━━━ Provided records
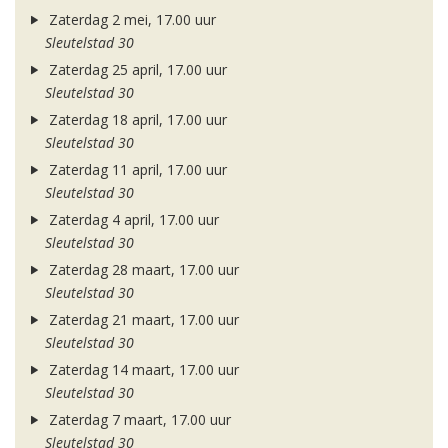
Zaterdag 2 mei, 17.00 uur
Sleutelstad 30
Zaterdag 25 april, 17.00 uur
Sleutelstad 30
Zaterdag 18 april, 17.00 uur
Sleutelstad 30
Zaterdag 11 april, 17.00 uur
Sleutelstad 30
Zaterdag 4 april, 17.00 uur
Sleutelstad 30
Zaterdag 28 maart, 17.00 uur
Sleutelstad 30
Zaterdag 21 maart, 17.00 uur
Sleutelstad 30
Zaterdag 14 maart, 17.00 uur
Sleutelstad 30
Zaterdag 7 maart, 17.00 uur
Sleutelstad 30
━━━━━━
### [What the task requires]
The lines to report are those in the material above that contain the word "Zaterdag"; copy every one of them.

### [Answer to this problem]
Zaterdag 2 mei, 17.00 uur
Zaterdag 25 april, 17.00 uur
Zaterdag 18 april, 17.00 uur
Zaterdag 11 april, 17.00 uur
Zaterdag 4 april, 17.00 uur
Zaterdag 28 maart, 17.00 uur
Zaterdag 21 maart, 17.00 uur
Zaterdag 14 maart, 17.00 uur
Zaterdag 7 maart, 17.00 uur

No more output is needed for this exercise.